#### WHAT THE EXERCISE ASKS:
Pick every line out of the entries below that holds the string "Saugerties", and report them.

Stored data entries:
↓↓↓
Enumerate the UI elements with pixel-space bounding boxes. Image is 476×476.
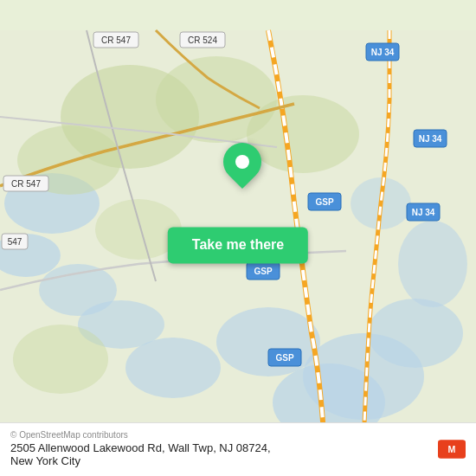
bottom-bar: © OpenStreetMap contributors 2505 Allenw… bbox=[0, 422, 476, 476]
moovit-icon: M bbox=[438, 435, 466, 463]
map-container: CR 547 CR 547 CR 524 NJ 34 NJ 34 NJ 34 G… bbox=[0, 0, 476, 476]
svg-text:CR 547: CR 547 bbox=[101, 35, 131, 45]
svg-text:GSP: GSP bbox=[254, 267, 272, 276]
svg-text:CR 524: CR 524 bbox=[188, 35, 217, 45]
svg-point-8 bbox=[368, 299, 463, 368]
address-section: © OpenStreetMap contributors 2505 Allenw… bbox=[10, 430, 271, 467]
svg-point-5 bbox=[125, 338, 221, 398]
svg-text:NJ 34: NJ 34 bbox=[419, 134, 442, 144]
map-attribution: © OpenStreetMap contributors bbox=[10, 430, 271, 440]
svg-point-9 bbox=[398, 221, 467, 307]
svg-point-15 bbox=[247, 95, 359, 173]
svg-point-17 bbox=[13, 325, 108, 394]
svg-text:547: 547 bbox=[8, 237, 23, 247]
svg-text:CR 547: CR 547 bbox=[11, 179, 41, 189]
svg-text:GSP: GSP bbox=[275, 353, 293, 363]
take-me-there-button[interactable]: Take me there bbox=[168, 227, 308, 263]
svg-text:GSP: GSP bbox=[315, 197, 333, 207]
svg-point-6 bbox=[216, 307, 320, 376]
moovit-logo: M bbox=[438, 435, 466, 463]
svg-text:NJ 34: NJ 34 bbox=[371, 48, 395, 57]
address-line: 2505 Allenwood Lakewood Rd, Wall Twp, NJ… bbox=[10, 441, 271, 467]
pin-inner bbox=[235, 155, 249, 169]
svg-text:M: M bbox=[448, 444, 456, 454]
map-pin bbox=[215, 143, 261, 181]
pin-outer bbox=[215, 135, 269, 189]
svg-text:NJ 34: NJ 34 bbox=[412, 208, 435, 217]
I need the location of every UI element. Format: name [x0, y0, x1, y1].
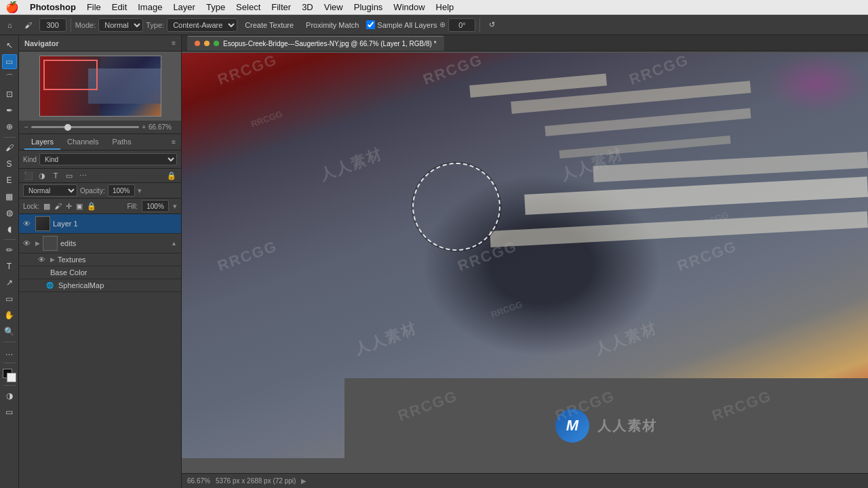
lock-image-icon[interactable]: 🖌: [54, 202, 62, 210]
tab-channels[interactable]: Channels: [60, 135, 105, 150]
create-texture-btn[interactable]: Create Texture: [240, 19, 298, 31]
filter-smart-icon[interactable]: ⋯: [77, 170, 88, 181]
menu-plugins[interactable]: Plugins: [354, 2, 383, 12]
crop-tool[interactable]: ⊡: [2, 87, 17, 102]
menu-layer[interactable]: Layer: [173, 2, 195, 12]
eraser-tool[interactable]: E: [2, 173, 17, 188]
edits-thumbnail: [43, 236, 58, 251]
fill-input[interactable]: [142, 200, 169, 212]
lock-transparent-icon[interactable]: ▩: [43, 202, 50, 211]
apple-menu[interactable]: 🍎: [5, 1, 19, 14]
tab-close-red[interactable]: [195, 41, 200, 46]
blur-tool[interactable]: ◍: [2, 205, 17, 220]
fill-arrow[interactable]: ▾: [173, 202, 177, 211]
tab-min-yellow[interactable]: [204, 41, 210, 46]
angle-input[interactable]: [448, 18, 475, 32]
zoom-out-icon[interactable]: −: [24, 123, 28, 131]
status-arrow[interactable]: ▶: [301, 477, 307, 485]
zoom-in-icon[interactable]: +: [142, 123, 146, 131]
kind-dropdown[interactable]: Kind: [39, 153, 177, 165]
blend-mode-dropdown[interactable]: Normal: [23, 184, 77, 197]
more-tools[interactable]: …: [2, 345, 17, 360]
layer-item-edits[interactable]: 👁 ▶ edits ▲: [19, 234, 181, 253]
filter-type-icon[interactable]: T: [50, 170, 61, 181]
menu-image[interactable]: Image: [138, 2, 162, 12]
clone-tool[interactable]: S: [2, 157, 17, 171]
textures-visibility[interactable]: 👁: [38, 256, 47, 264]
tool-home-btn[interactable]: ⌂: [3, 19, 17, 31]
new-layer-icon[interactable]: 🔒: [166, 170, 177, 181]
menu-edit[interactable]: Edit: [112, 2, 127, 12]
menu-photoshop[interactable]: Photoshop: [30, 2, 76, 12]
zoom-percentage: 66.67%: [149, 123, 176, 131]
tab-title: Esopus-Creek-Bridge---Saugerties-NY.jpg …: [223, 40, 437, 47]
layer-item-layer1[interactable]: 👁 Layer 1: [19, 214, 181, 234]
layer-item-textures[interactable]: 👁 ▶ Textures: [19, 253, 181, 266]
navigator-thumbnail[interactable]: [39, 56, 161, 117]
layer1-visibility[interactable]: 👁: [23, 220, 33, 228]
proximity-match-btn[interactable]: Proximity Match: [301, 19, 363, 31]
lock-artboard-icon[interactable]: ▣: [76, 202, 83, 211]
heal-tool[interactable]: ⊕: [2, 119, 17, 134]
pen-tool[interactable]: ✏: [2, 243, 17, 258]
filter-pixel-icon[interactable]: ⬛: [23, 170, 34, 181]
type-dropdown[interactable]: Content-Aware: [167, 18, 237, 32]
menu-file[interactable]: File: [87, 2, 101, 12]
marquee-rect[interactable]: ▭: [2, 54, 17, 69]
navigator-thumbnail-area: [19, 52, 181, 121]
sample-all-layers-checkbox[interactable]: [366, 20, 375, 29]
layer-item-basecolor[interactable]: Base Color: [19, 266, 181, 279]
color-boxes[interactable]: [3, 369, 16, 382]
move-tool[interactable]: ↖: [2, 38, 17, 53]
zoom-tool[interactable]: 🔍: [2, 324, 17, 339]
circular-selection[interactable]: [412, 163, 500, 251]
menu-select[interactable]: Select: [236, 2, 260, 12]
hand-tool[interactable]: ✋: [2, 308, 17, 323]
lasso-tool[interactable]: ⌒: [2, 70, 17, 85]
menu-help[interactable]: Help: [436, 2, 454, 12]
textures-expand[interactable]: ▶: [50, 256, 55, 263]
filter-shape-icon[interactable]: ▭: [64, 170, 75, 181]
menu-3d[interactable]: 3D: [302, 2, 313, 12]
refresh-btn[interactable]: ↺: [484, 18, 500, 31]
canvas-image[interactable]: RRCGG RRCGG RRCGG 人人素材 人人素材 RRCGG RRCGG …: [182, 53, 868, 458]
canvas-wrap[interactable]: RRCGG RRCGG RRCGG 人人素材 人人素材 RRCGG RRCGG …: [182, 52, 868, 473]
tab-max-green[interactable]: [214, 41, 219, 46]
menu-filter[interactable]: Filter: [271, 2, 291, 12]
opacity-arrow[interactable]: ▾: [138, 186, 142, 195]
menu-view[interactable]: View: [324, 2, 343, 12]
background-color[interactable]: [7, 373, 16, 382]
zoom-slider[interactable]: [31, 126, 139, 128]
status-zoom: 66.67%: [187, 477, 210, 485]
path-select[interactable]: ↗: [2, 275, 17, 290]
edits-expand[interactable]: ▶: [35, 240, 40, 247]
screen-mode[interactable]: ▭: [2, 405, 17, 420]
navigator-toggle[interactable]: ≡: [172, 39, 176, 47]
tool-brush-btn[interactable]: 🖌: [20, 19, 37, 31]
basecolor-name: Base Color: [50, 268, 177, 277]
mode-dropdown[interactable]: Normal: [98, 18, 143, 32]
dodge-tool[interactable]: ◖: [2, 222, 17, 237]
shape-tool[interactable]: ▭: [2, 291, 17, 306]
brush-tool[interactable]: 🖌: [2, 140, 17, 155]
brush-size-input[interactable]: [39, 18, 66, 32]
type-tool[interactable]: T: [2, 259, 17, 274]
edits-collapse[interactable]: ▲: [171, 240, 177, 247]
layers-panel-toggle[interactable]: ≡: [172, 138, 176, 146]
edits-visibility[interactable]: 👁: [23, 239, 33, 247]
eyedropper-tool[interactable]: ✒: [2, 103, 17, 118]
document-tab[interactable]: Esopus-Creek-Bridge---Saugerties-NY.jpg …: [187, 36, 444, 51]
opacity-input[interactable]: [108, 184, 135, 197]
nav-thumb-inner: [40, 56, 161, 116]
lock-position-icon[interactable]: ✛: [66, 202, 72, 211]
tab-paths[interactable]: Paths: [106, 135, 138, 150]
menu-type[interactable]: Type: [206, 2, 225, 12]
layer-item-sphericalmap[interactable]: 🌐 SphericalMap: [19, 279, 181, 292]
quick-mask[interactable]: ◑: [2, 388, 17, 403]
tab-layers[interactable]: Layers: [24, 135, 60, 150]
lock-all-icon[interactable]: 🔒: [87, 202, 96, 211]
filter-adjust-icon[interactable]: ◑: [37, 170, 47, 181]
gradient-tool[interactable]: ▦: [2, 189, 17, 204]
sample-all-layers-label[interactable]: Sample All Layers: [366, 20, 437, 29]
menu-window[interactable]: Window: [393, 2, 425, 12]
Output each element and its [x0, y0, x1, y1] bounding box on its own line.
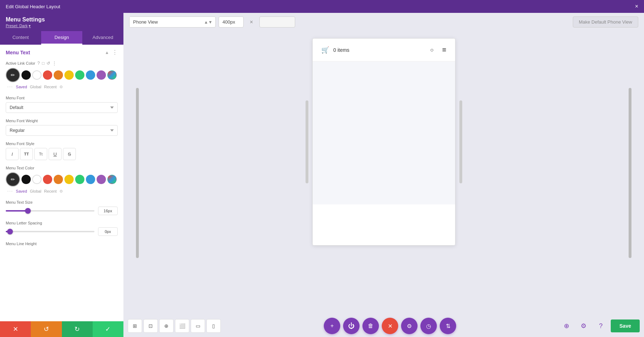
cart-icon: 🛒 — [321, 46, 329, 54]
phone-resize-handle-left[interactable] — [306, 100, 308, 183]
text-saved-label[interactable]: Saved — [16, 189, 27, 193]
make-default-btn[interactable]: Make Default Phone View — [573, 16, 638, 28]
italic-btn[interactable]: I — [6, 148, 19, 160]
menu-letter-spacing-track[interactable] — [6, 231, 94, 232]
text-color-swatch-yellow[interactable] — [64, 175, 74, 184]
text-color-swatch-orange[interactable] — [54, 175, 63, 184]
phone-frame: 🛒 0 items ○ ≡ — [312, 38, 455, 246]
settings-tool-btn[interactable]: ⚙ — [401, 318, 418, 334]
layout-tool-btn[interactable]: ⊡ — [143, 319, 158, 333]
strikethrough-btn[interactable]: S — [63, 148, 76, 160]
text-recent-label[interactable]: Recent — [44, 189, 57, 193]
view-select-wrap: Phone View Tablet View Desktop View ▲▼ — [129, 16, 216, 28]
menu-font-select[interactable]: Default Roboto Open Sans — [6, 102, 118, 113]
saved-label[interactable]: Saved — [16, 85, 27, 89]
cancel-action-btn[interactable]: ✕ — [0, 321, 31, 337]
search-tool-btn[interactable]: ⊕ — [159, 319, 174, 333]
menu-letter-spacing-label: Menu Letter Spacing — [6, 221, 118, 225]
help-icon[interactable]: ? — [38, 61, 40, 66]
color-swatch-purple[interactable] — [97, 70, 106, 80]
text-color-swatch-white[interactable] — [32, 175, 42, 184]
title-bar-close[interactable]: × — [635, 3, 638, 10]
text-meta-dots[interactable]: ··· — [7, 188, 13, 194]
title-bar-title: Edit Global Header Layout — [6, 4, 60, 9]
menu-font-weight-select[interactable]: Regular Bold Light — [6, 125, 118, 136]
close-tool-btn[interactable]: ✕ — [382, 318, 398, 334]
menu-text-size-label: Menu Text Size — [6, 200, 118, 204]
phone-menu-icon[interactable]: ≡ — [442, 46, 447, 54]
text-color-swatch-green[interactable] — [75, 175, 84, 184]
text-color-swatch-gradient[interactable] — [107, 175, 117, 184]
color-swatch-orange[interactable] — [54, 70, 63, 80]
tab-design[interactable]: Design — [41, 31, 82, 45]
active-link-color-row: Active Link Color ? □ ↺ ⋮ ✏ — [6, 61, 118, 90]
grid-tool-btn[interactable]: ⊞ — [128, 319, 142, 333]
underline-btn[interactable]: U — [49, 148, 62, 160]
sort-tool-btn[interactable]: ⇅ — [440, 318, 456, 334]
text-color-swatch-red[interactable] — [43, 175, 52, 184]
more-icon[interactable]: ⋮ — [52, 61, 57, 66]
color-swatch-blue[interactable] — [86, 70, 95, 80]
global-label[interactable]: Global — [30, 85, 42, 89]
clock-tool-btn[interactable]: ◷ — [420, 318, 437, 334]
tablet-tool-btn[interactable]: ▭ — [191, 319, 205, 333]
tab-advanced[interactable]: Advanced — [82, 31, 123, 45]
color-swatch-gradient[interactable] — [107, 70, 117, 80]
color-edit-swatch-active[interactable]: ✏ — [6, 68, 20, 82]
settings-icon[interactable]: ⚙ — [59, 85, 63, 89]
left-resize-handle[interactable] — [136, 88, 139, 258]
menu-text-size-slider: 16px — [6, 207, 118, 215]
right-resize-handle[interactable] — [629, 88, 631, 258]
menu-text-title: Menu Text — [6, 50, 30, 55]
phone-tool-btn[interactable]: ▯ — [206, 319, 221, 333]
help-btn[interactable]: ? — [594, 319, 608, 333]
caps-btn[interactable]: Tt — [34, 148, 47, 160]
bold-caps-btn[interactable]: TT — [20, 148, 33, 160]
text-color-swatch-blue[interactable] — [86, 175, 95, 184]
device-icon[interactable]: □ — [42, 61, 44, 66]
menu-text-size-track[interactable] — [6, 210, 94, 212]
panel-preset[interactable]: Preset: Dark ▾ — [6, 24, 118, 28]
menu-line-height-label: Menu Line Height — [6, 242, 118, 246]
menu-letter-spacing-input[interactable]: 0px — [98, 227, 118, 236]
tab-content[interactable]: Content — [0, 31, 41, 45]
menu-font-label: Menu Font — [6, 96, 118, 100]
undo-action-btn[interactable]: ↺ — [31, 321, 62, 337]
trash-tool-btn[interactable]: 🗑 — [362, 318, 379, 334]
desktop-tool-btn[interactable]: ⬜ — [175, 319, 189, 333]
color-swatch-black[interactable] — [21, 70, 31, 80]
color-swatch-white[interactable] — [32, 70, 42, 80]
menu-text-size-input[interactable]: 16px — [98, 207, 118, 215]
reset-icon[interactable]: ↺ — [47, 61, 50, 66]
color-swatch-red[interactable] — [43, 70, 52, 80]
text-color-swatch-black[interactable] — [21, 175, 31, 184]
color-swatch-green[interactable] — [75, 70, 84, 80]
color-swatch-yellow[interactable] — [64, 70, 74, 80]
extra-width-field[interactable] — [259, 16, 295, 28]
text-global-label[interactable]: Global — [30, 189, 42, 193]
add-tool-btn[interactable]: + — [324, 318, 340, 334]
confirm-action-btn[interactable]: ✓ — [93, 321, 123, 337]
recent-label[interactable]: Recent — [44, 85, 57, 89]
view-select[interactable]: Phone View Tablet View Desktop View — [130, 17, 201, 27]
power-tool-btn[interactable]: ⏻ — [343, 318, 360, 334]
view-toolbar: Phone View Tablet View Desktop View ▲▼ ×… — [123, 13, 644, 31]
panel-header: Menu Settings Preset: Dark ▾ — [0, 13, 123, 31]
save-btn[interactable]: Save — [611, 319, 640, 332]
menu-text-color-label: Menu Text Color — [6, 166, 118, 170]
panel-title: Menu Settings — [6, 16, 118, 23]
text-settings-icon[interactable]: ⚙ — [59, 189, 63, 194]
phone-resize-handle-right[interactable] — [459, 100, 462, 183]
color-edit-swatch-text[interactable]: ✏ — [6, 172, 20, 187]
section-options-icon[interactable]: ⋮ — [112, 49, 118, 56]
menu-letter-spacing-row: Menu Letter Spacing 0px — [6, 221, 118, 236]
search-right-btn[interactable]: ⊕ — [559, 319, 574, 333]
view-close-btn[interactable]: × — [247, 17, 257, 27]
color-meta-dots[interactable]: ··· — [7, 84, 13, 90]
settings-right-btn[interactable]: ⚙ — [576, 319, 591, 333]
view-width-input[interactable] — [219, 16, 244, 28]
redo-action-btn[interactable]: ↻ — [62, 321, 93, 337]
phone-search-icon[interactable]: ○ — [430, 47, 434, 53]
section-collapse-icon[interactable]: ▲ — [105, 50, 109, 55]
text-color-swatch-purple[interactable] — [97, 175, 106, 184]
↑↑↑
#### SOLUTION BELOW:
tab-title: Esopus-Creek-Bridge---Saugerties-NY.jpg …: [223, 40, 437, 47]
document-tab[interactable]: Esopus-Creek-Bridge---Saugerties-NY.jpg …: [187, 36, 444, 51]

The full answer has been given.